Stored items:
____________________

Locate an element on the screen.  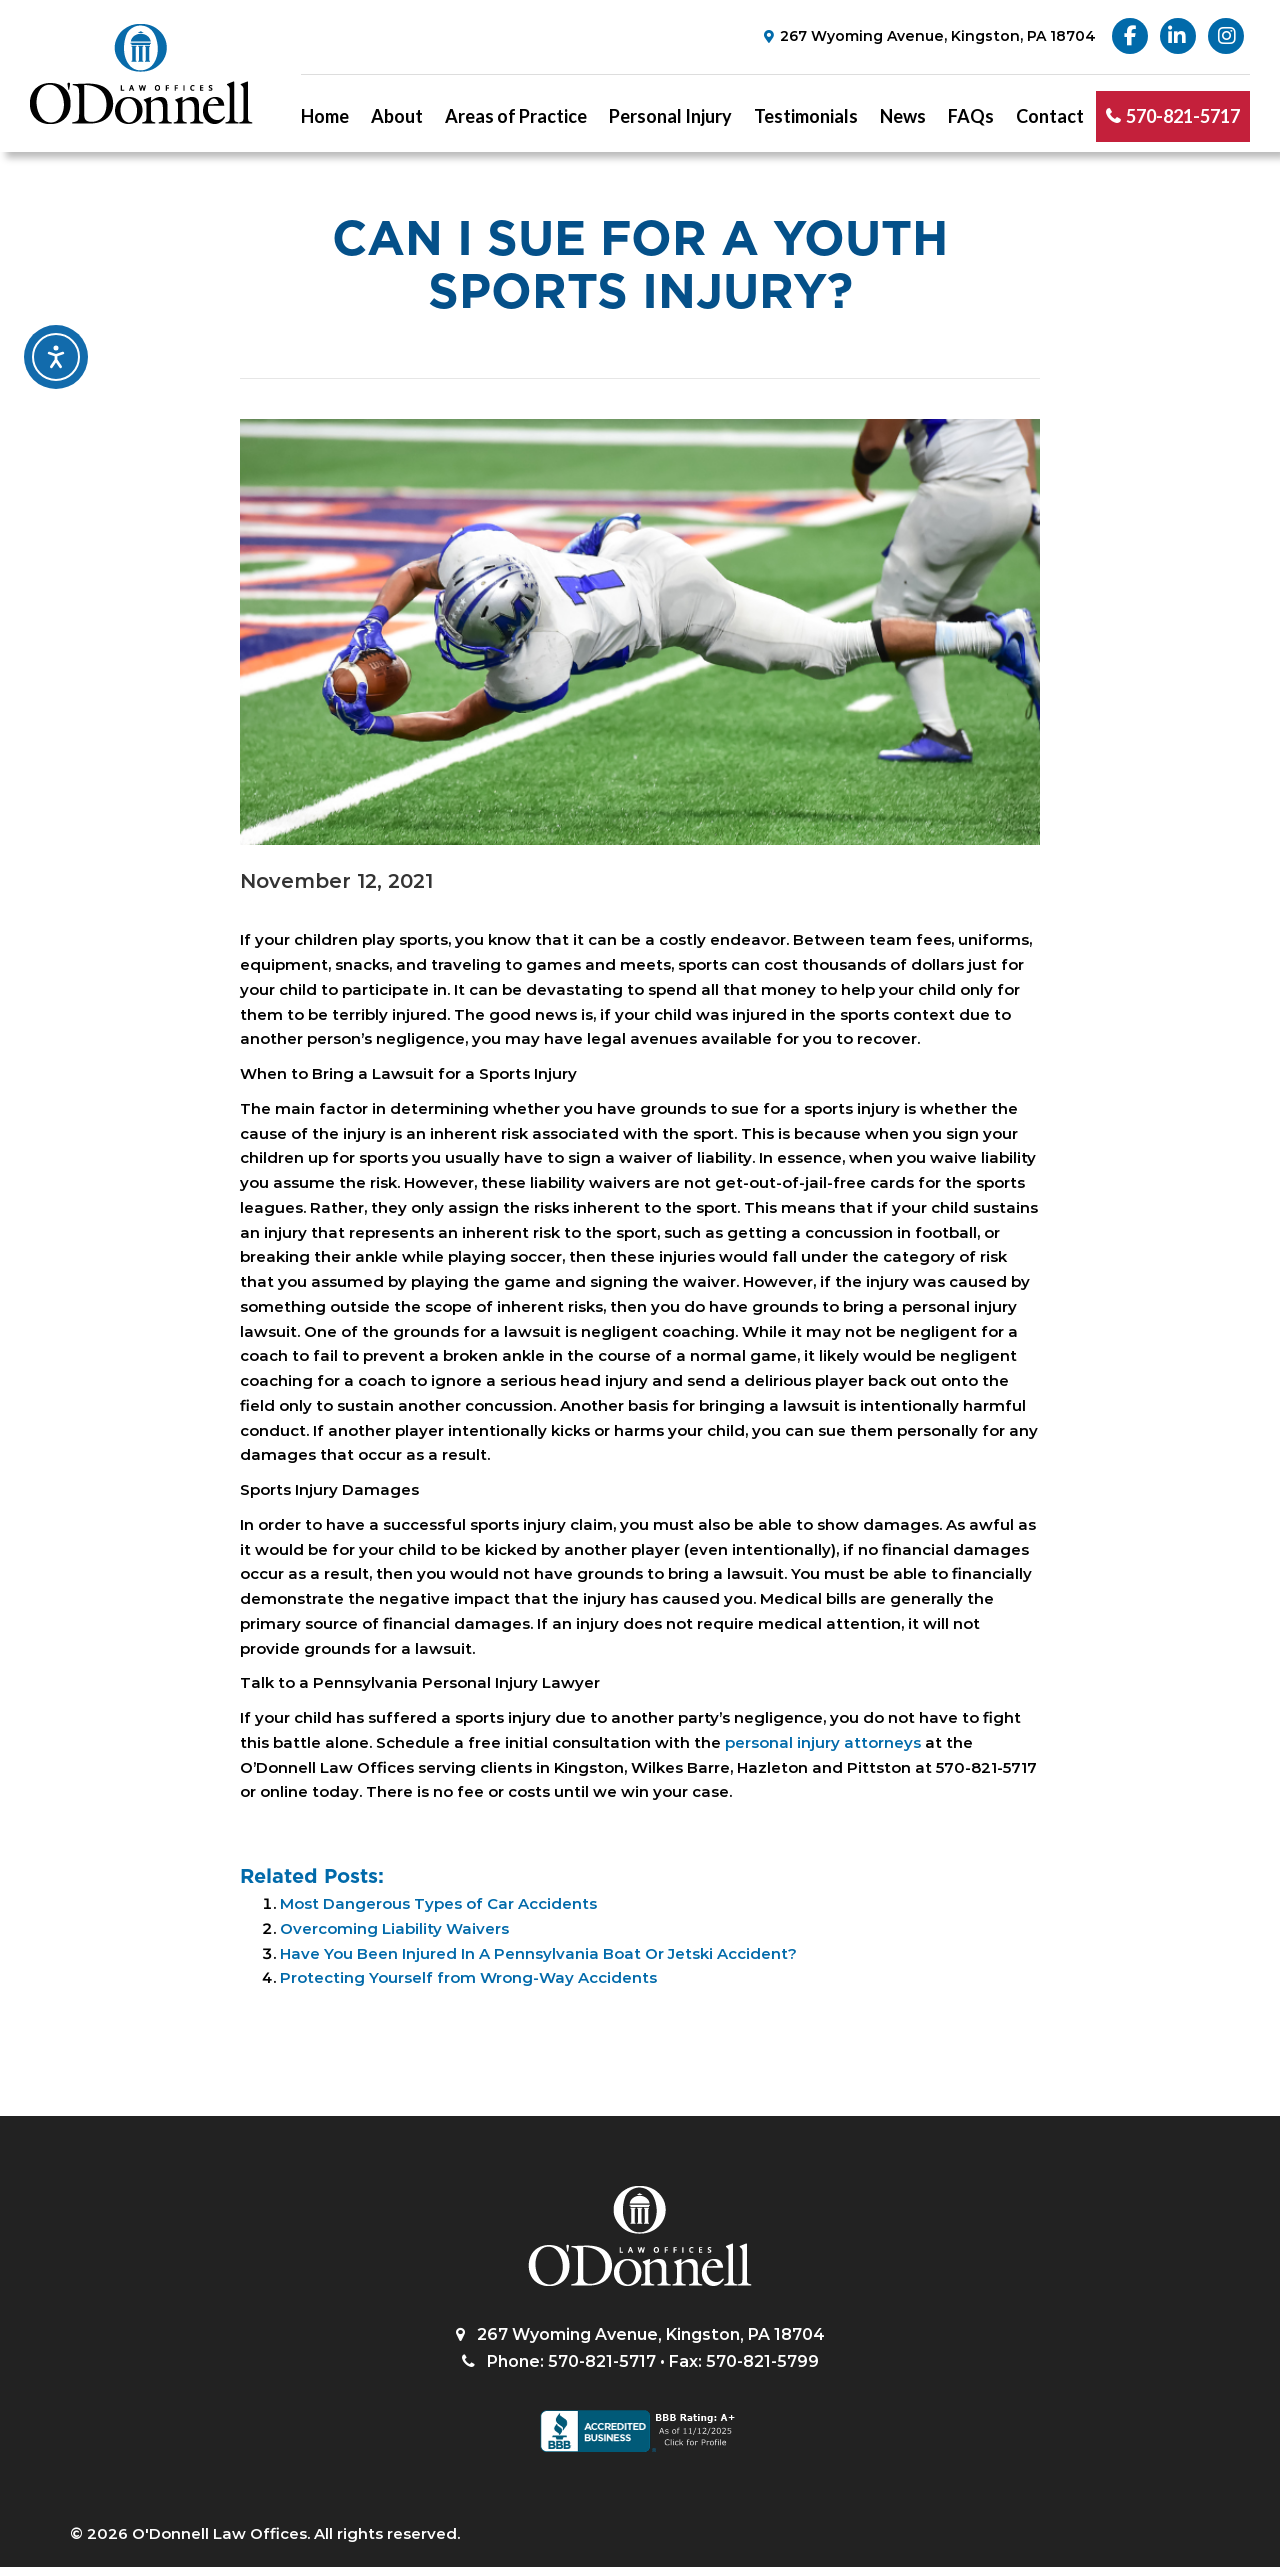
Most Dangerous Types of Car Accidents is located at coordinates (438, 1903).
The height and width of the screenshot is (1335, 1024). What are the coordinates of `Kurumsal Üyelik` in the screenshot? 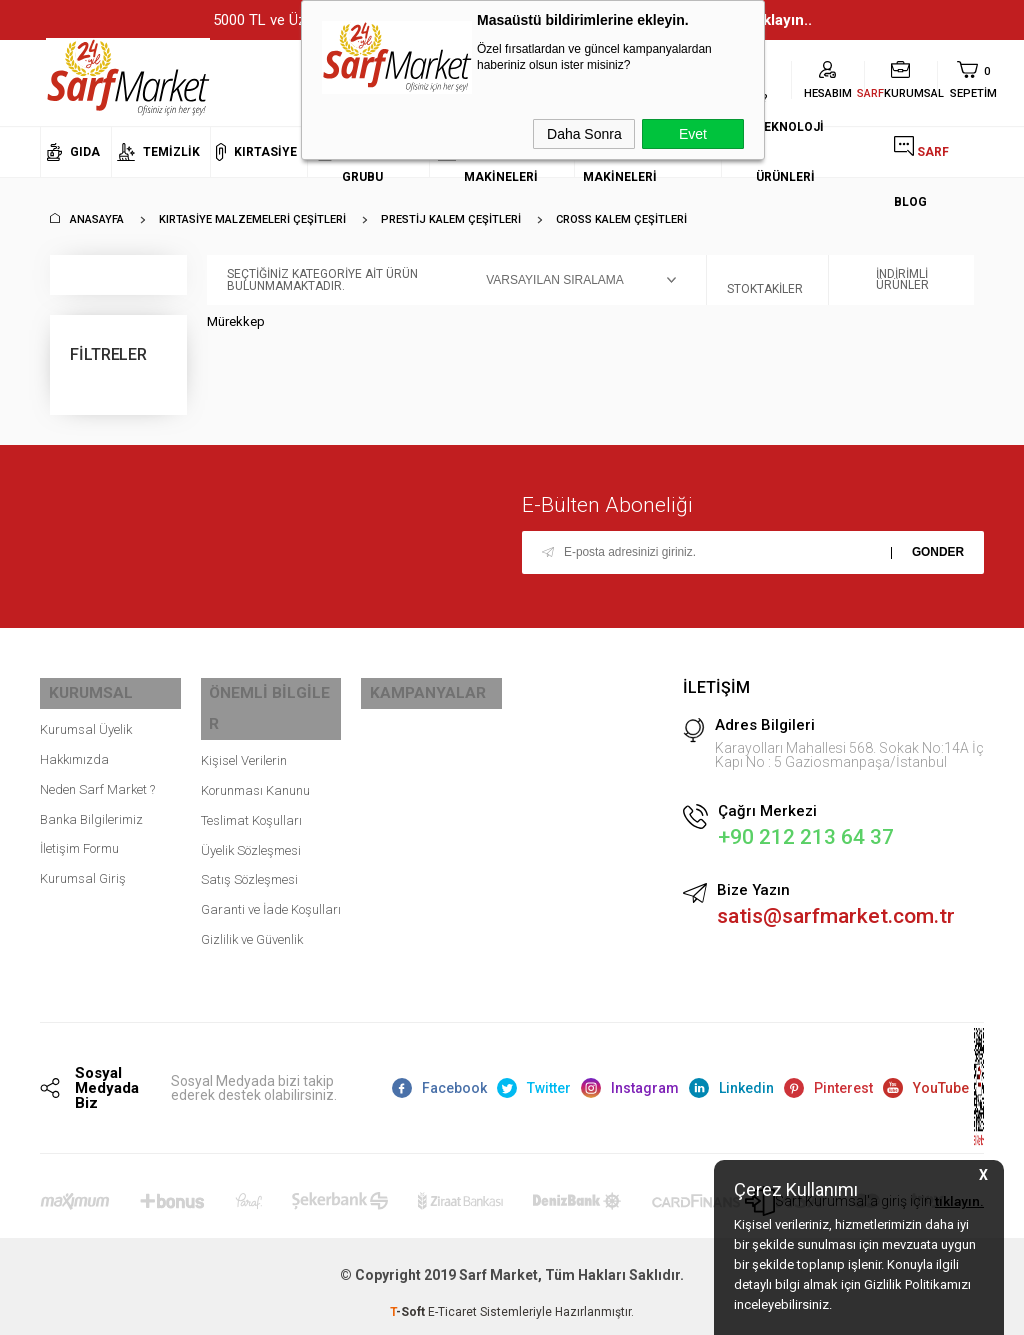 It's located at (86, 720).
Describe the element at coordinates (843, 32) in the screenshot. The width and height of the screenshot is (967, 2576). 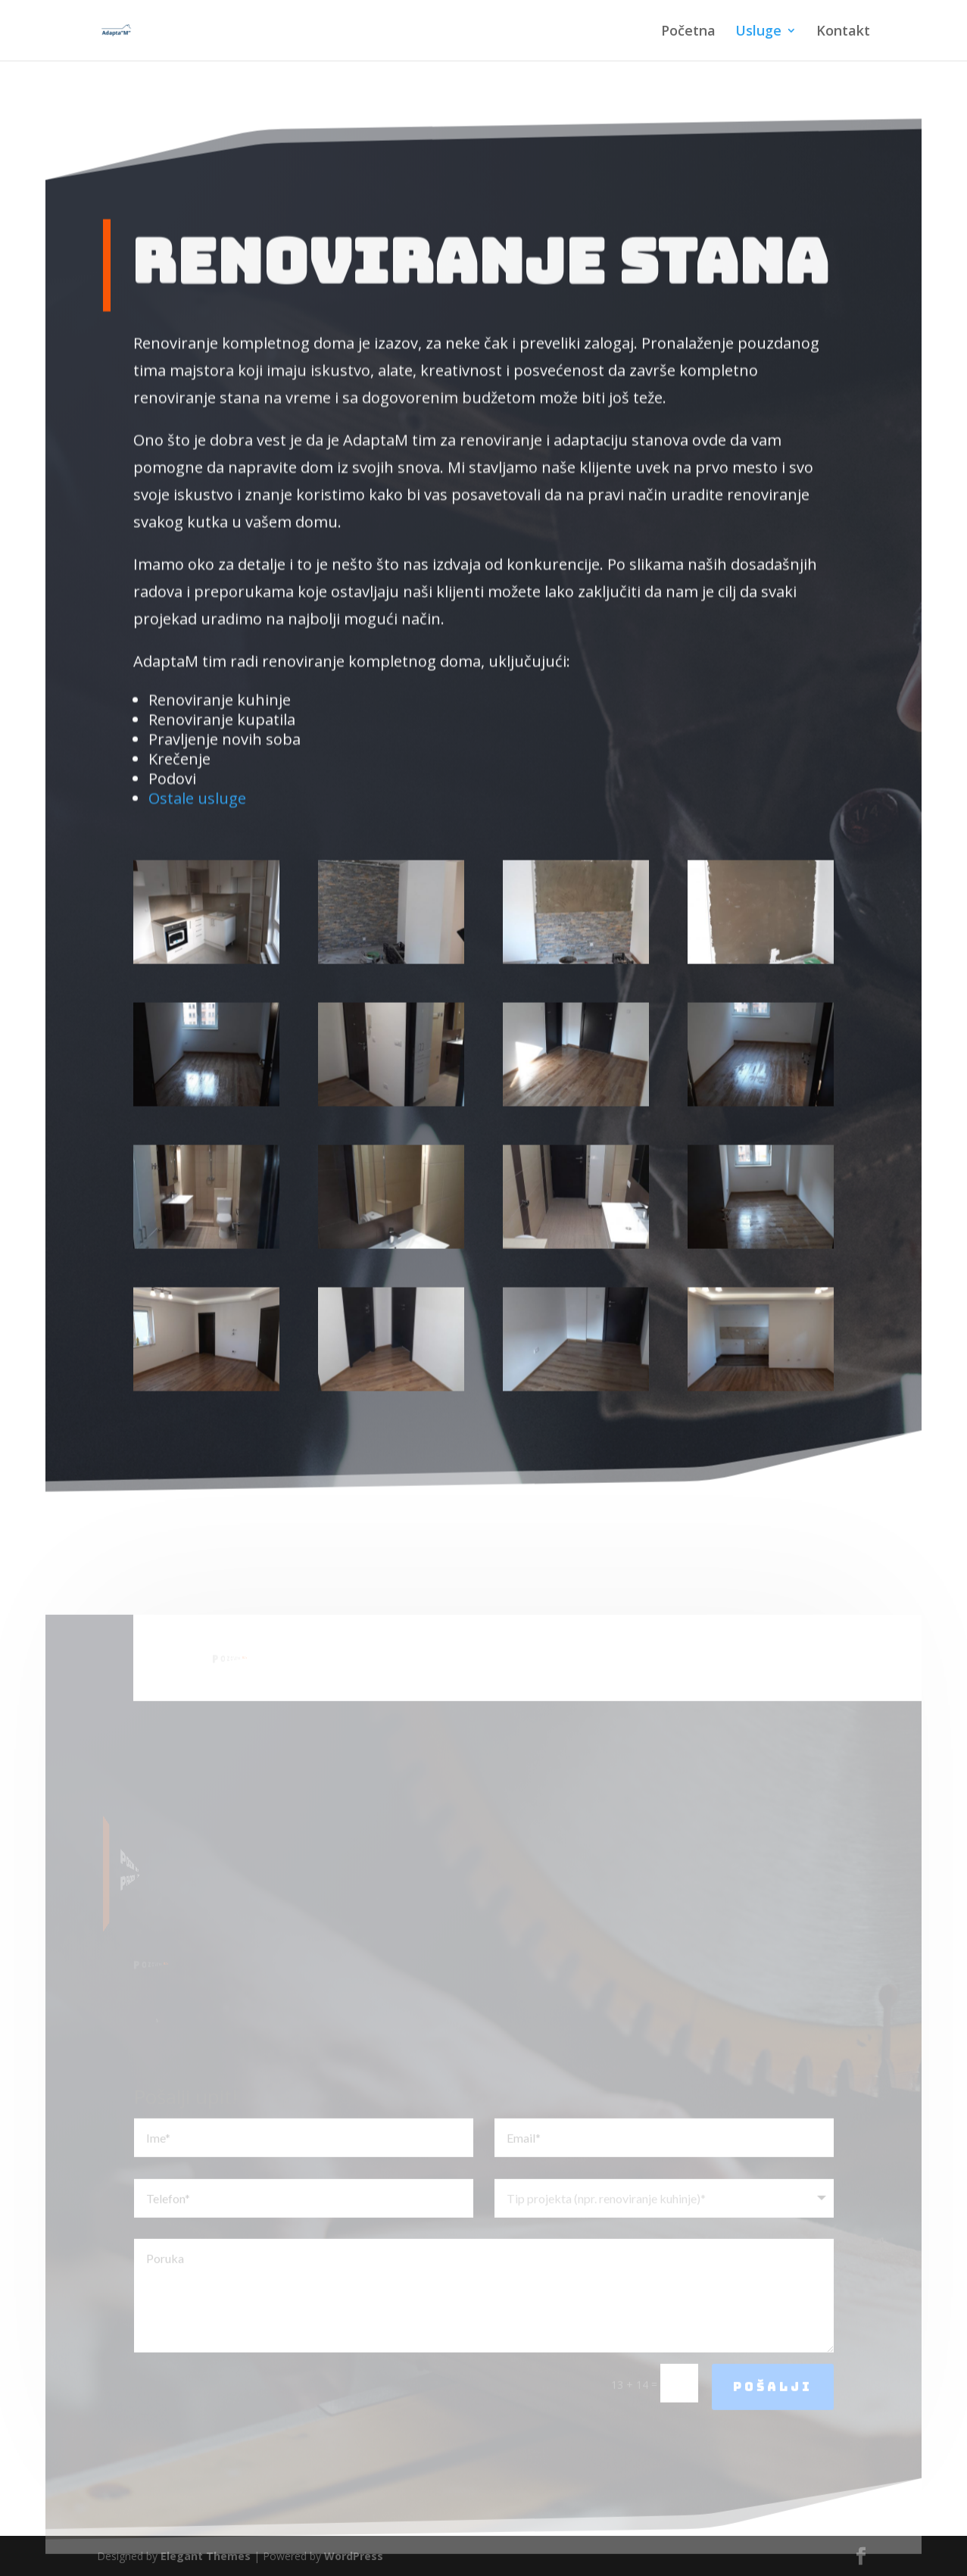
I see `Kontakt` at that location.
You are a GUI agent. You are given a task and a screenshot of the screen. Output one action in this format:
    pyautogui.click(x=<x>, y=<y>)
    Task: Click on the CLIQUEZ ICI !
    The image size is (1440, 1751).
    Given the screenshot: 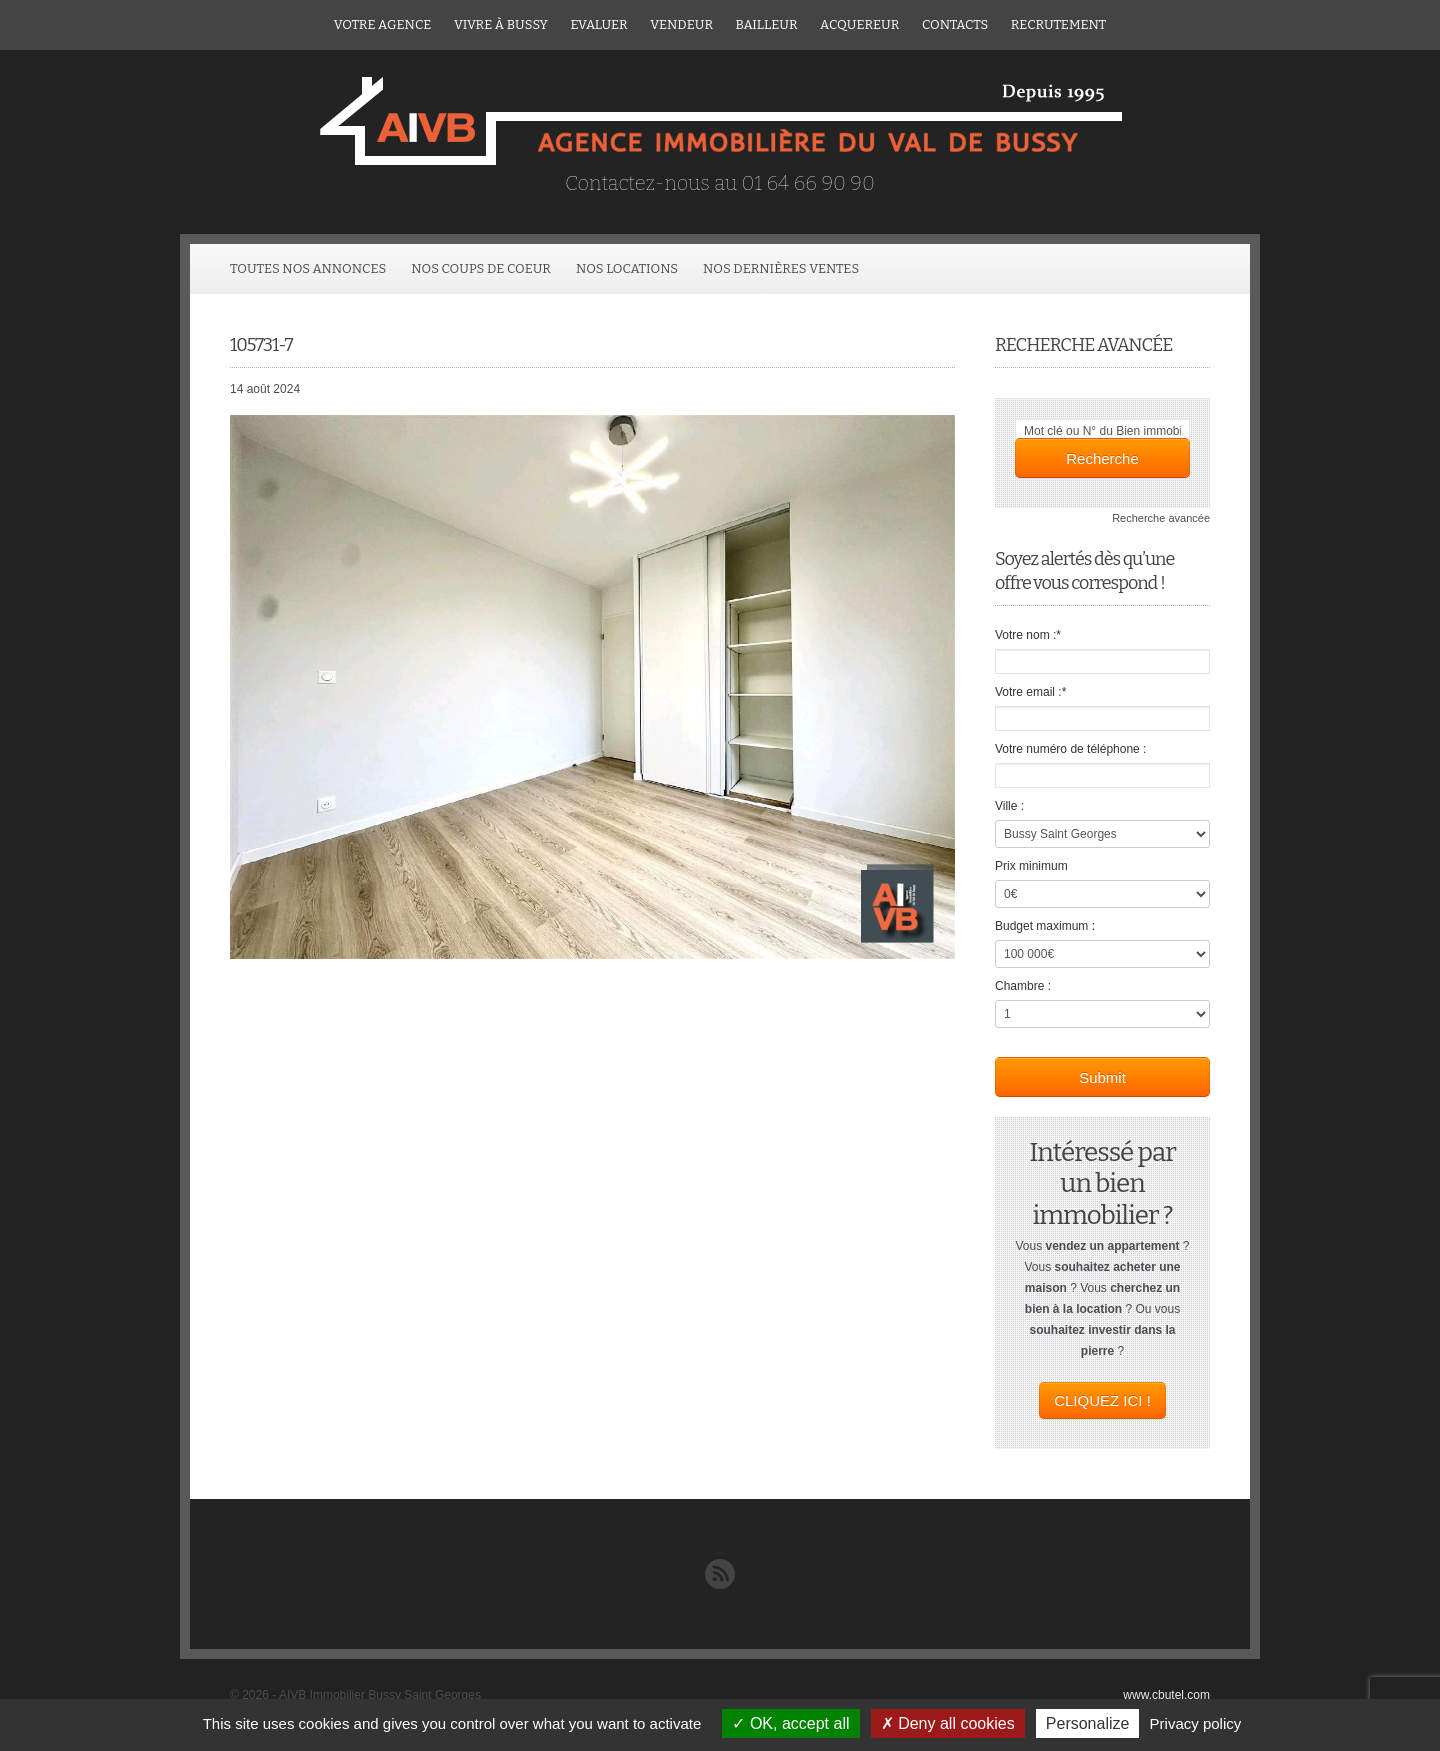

____________________

▶ **EXERCISE OBJECTIVE**
Only the lines from the line that contains "pyautogui.click(x=<x>, y=<y>)" through the end of the entries are to be written out, exactly and without pictures, both ends included.

▶ **REPLY TO THE EXERCISE**
    pyautogui.click(x=<x>, y=<y>)
    Task: Click on the CLIQUEZ ICI !
    The image size is (1440, 1751).
    Given the screenshot: 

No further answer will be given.